- Work to complete: Look for "describe" in each line of the entries, and return the matching lines.

- Records to use:
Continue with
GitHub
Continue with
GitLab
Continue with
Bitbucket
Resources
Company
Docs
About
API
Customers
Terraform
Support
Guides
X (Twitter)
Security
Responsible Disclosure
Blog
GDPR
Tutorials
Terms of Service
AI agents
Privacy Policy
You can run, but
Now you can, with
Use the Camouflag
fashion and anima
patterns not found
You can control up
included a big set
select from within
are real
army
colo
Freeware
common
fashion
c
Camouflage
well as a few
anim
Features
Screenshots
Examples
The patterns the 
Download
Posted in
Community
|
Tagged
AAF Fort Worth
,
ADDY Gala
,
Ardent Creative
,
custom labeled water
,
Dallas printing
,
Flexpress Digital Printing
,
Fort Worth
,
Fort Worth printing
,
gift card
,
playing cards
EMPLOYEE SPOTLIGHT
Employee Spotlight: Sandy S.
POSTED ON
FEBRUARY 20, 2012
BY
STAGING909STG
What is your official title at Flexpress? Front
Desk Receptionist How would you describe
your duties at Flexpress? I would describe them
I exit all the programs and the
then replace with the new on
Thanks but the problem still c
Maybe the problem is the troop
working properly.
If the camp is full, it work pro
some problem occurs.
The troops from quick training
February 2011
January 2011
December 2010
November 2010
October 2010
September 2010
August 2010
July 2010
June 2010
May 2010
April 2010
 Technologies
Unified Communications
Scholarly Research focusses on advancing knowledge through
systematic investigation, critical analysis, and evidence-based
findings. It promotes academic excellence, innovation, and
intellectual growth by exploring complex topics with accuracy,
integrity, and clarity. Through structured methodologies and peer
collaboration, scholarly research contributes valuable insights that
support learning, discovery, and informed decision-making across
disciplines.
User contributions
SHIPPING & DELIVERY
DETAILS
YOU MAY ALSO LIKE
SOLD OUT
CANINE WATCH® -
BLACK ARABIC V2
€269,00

---

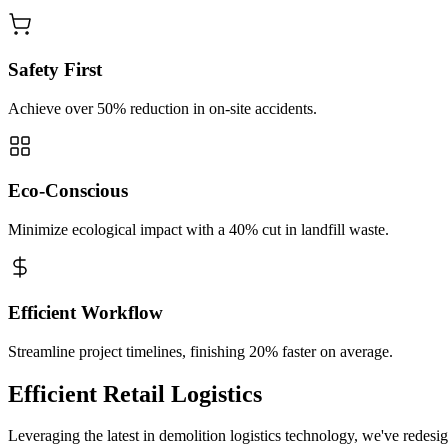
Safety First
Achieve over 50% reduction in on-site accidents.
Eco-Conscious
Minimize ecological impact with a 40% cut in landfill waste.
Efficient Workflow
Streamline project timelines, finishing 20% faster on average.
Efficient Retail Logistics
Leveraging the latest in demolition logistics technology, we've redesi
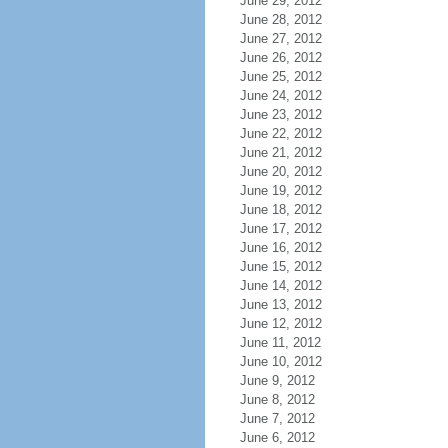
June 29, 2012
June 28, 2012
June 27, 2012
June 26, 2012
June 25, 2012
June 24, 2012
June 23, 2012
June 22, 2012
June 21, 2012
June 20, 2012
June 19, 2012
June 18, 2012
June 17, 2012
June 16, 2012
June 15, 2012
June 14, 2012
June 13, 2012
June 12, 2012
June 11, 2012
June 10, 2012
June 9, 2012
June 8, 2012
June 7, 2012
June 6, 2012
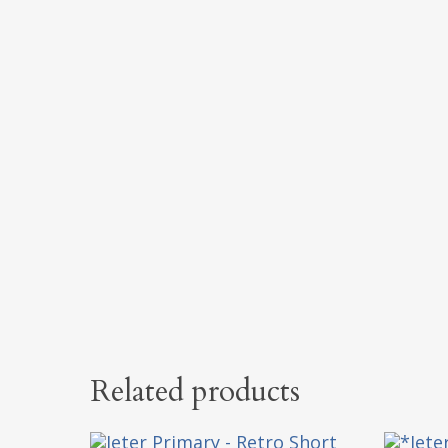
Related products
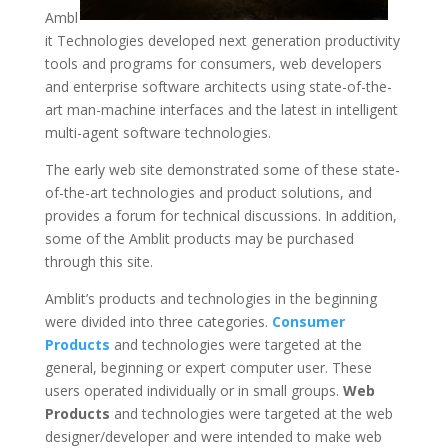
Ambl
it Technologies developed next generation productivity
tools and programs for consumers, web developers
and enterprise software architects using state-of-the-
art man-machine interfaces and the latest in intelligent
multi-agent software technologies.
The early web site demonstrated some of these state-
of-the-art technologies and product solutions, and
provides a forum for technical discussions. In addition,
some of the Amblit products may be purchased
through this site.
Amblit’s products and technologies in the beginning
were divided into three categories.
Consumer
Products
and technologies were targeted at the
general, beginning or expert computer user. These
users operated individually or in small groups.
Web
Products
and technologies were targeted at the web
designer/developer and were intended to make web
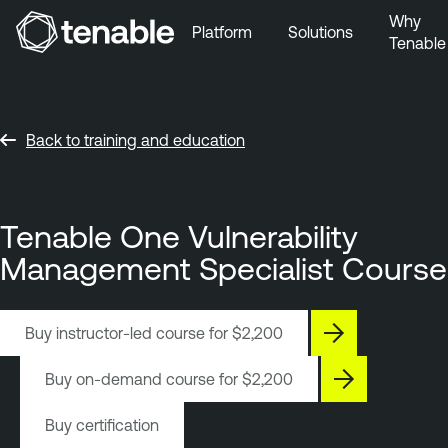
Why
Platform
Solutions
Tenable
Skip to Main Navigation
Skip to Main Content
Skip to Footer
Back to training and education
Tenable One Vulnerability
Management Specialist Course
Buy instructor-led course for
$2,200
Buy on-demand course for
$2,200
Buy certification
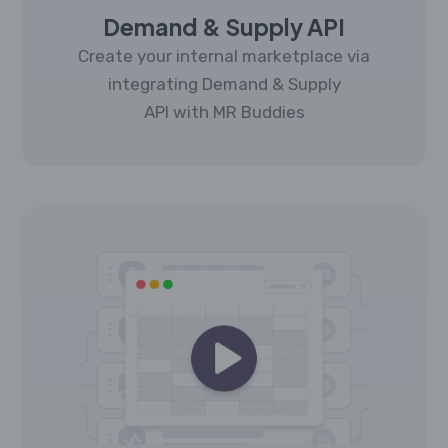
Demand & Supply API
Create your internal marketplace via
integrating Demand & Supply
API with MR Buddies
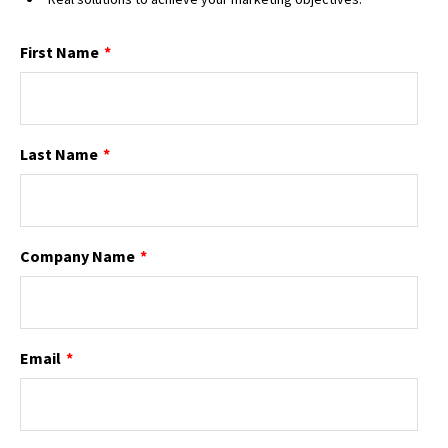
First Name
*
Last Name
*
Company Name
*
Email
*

- Response:
Desk Receptionist How would you describe
your duties at Flexpress? I would describe them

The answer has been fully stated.